What thing do you do, that you really enjoy, that you don’t care if anyone else sees you doing? Take a minute to think about it. What do you find yourself doing without even realising it?

For me, one of these things is drumming. As well as sitting behind a kit and hammering away at the skins with drumsticks, I also find myself drumming on my knees while putting songs together, and air drumming while I’m out and about walking. I find it such an easy thing to fall into that I stop thinking about what others might think and simply enjoy the music and rhythm.

There are few things in life which encourage us not to worry about what we might look like doing something, and focus on immersing ourselves and enjoying it. Music can fall into both categories. When starting out the journey of learning to play an instrument or learning to sing we might want to do so in private, with our only audience being the shower or a mirror. This is a perfectly fine way to do it. Once we have a bit more confidence we may start to feel comfortable playing our instrument or singing in front of others. Other times we want to share with anyone and everyone, and sometimes this is the best way to learn. Finding the right teacher, or the right audience that might not be experts but are encouraging in the right ways, can propel us forward on our journey more quickly than if we journeyed on our own.

It has taken me years to work this out for myself, especially when it comes to playing music and writing stories. In the past three years I have slowly started to come out of my shell. I have shared more of my music with friends and family, even if it’s not in the final form I would like it to be. I try new things in a public setting when playing guitar and singing at church. They are not always a success but they give me information I didn’t have before I tried. All are learning experiences, even if I can’t see what I’ve learned straight away. Seldom does expressing myself in these situations lead to embarrassment actively intended by others.

It takes courage to put yourself out there, even in a situation which seems as innocuous as walking down the street.
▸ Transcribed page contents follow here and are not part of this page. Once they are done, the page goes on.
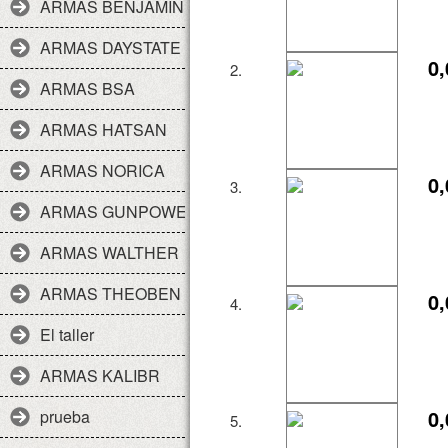
ARMAS BENJAMIN
ARMAS DAYSTATE
0,
2.
ARMAS BSA
ARMAS HATSAN
ARMAS NORICA
0,
3.
ARMAS GUNPOWER
ARMAS WALTHER
ARMAS THEOBEN
0,
4.
El taller
ARMAS KALIBR
0,
prueba
5.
Letting loose by singing your favourite song, or dancing down the pavement, or even reading while on the bus can seem counter-cultural or against the tide of what is socially acceptable, hence increasing the likelihood of feelings of embarrassment. Pushing past this because we enjoy the thing, to share our creativity, is one way the world becomes a more liveable place.

With writing, I find acknowledging that I am a writer is the first step. This means I believe others may enjoy what I have written and in some cases, even give ideas for improvement and what to write next. I have found others who are writers themselves with wonderful wisdom to share from their experience, and advice on how to improve my writing. Without sharing that I am writing a book, a poem, a story, a song, they would never have known. Without sharing this writing, they would never be able read it and let me know what they think.

Some things are just for us. Some things are for us, but we can share our enthusiasm with others; actively or unintentionally. Some things provide benefit to others as well as ourselves, so sharing them is more than worth our while.

It is difficult to push past the barrier of worrying what others will think about what we are doing, and whether we are doing it well enough. We cannot control how others respond to what we do. What we can control is what we do, how we spend our time, and how we communicate with others.

Sometimes it’s not easy to know what to do. Sometimes it’s not easy to share what we’ve created, even when we really like it and believe others will enjoy it.

Take heart, steel your courage, and put the best you out into the world that you can. You’ve got great ideas, work hard at bringing them into reality.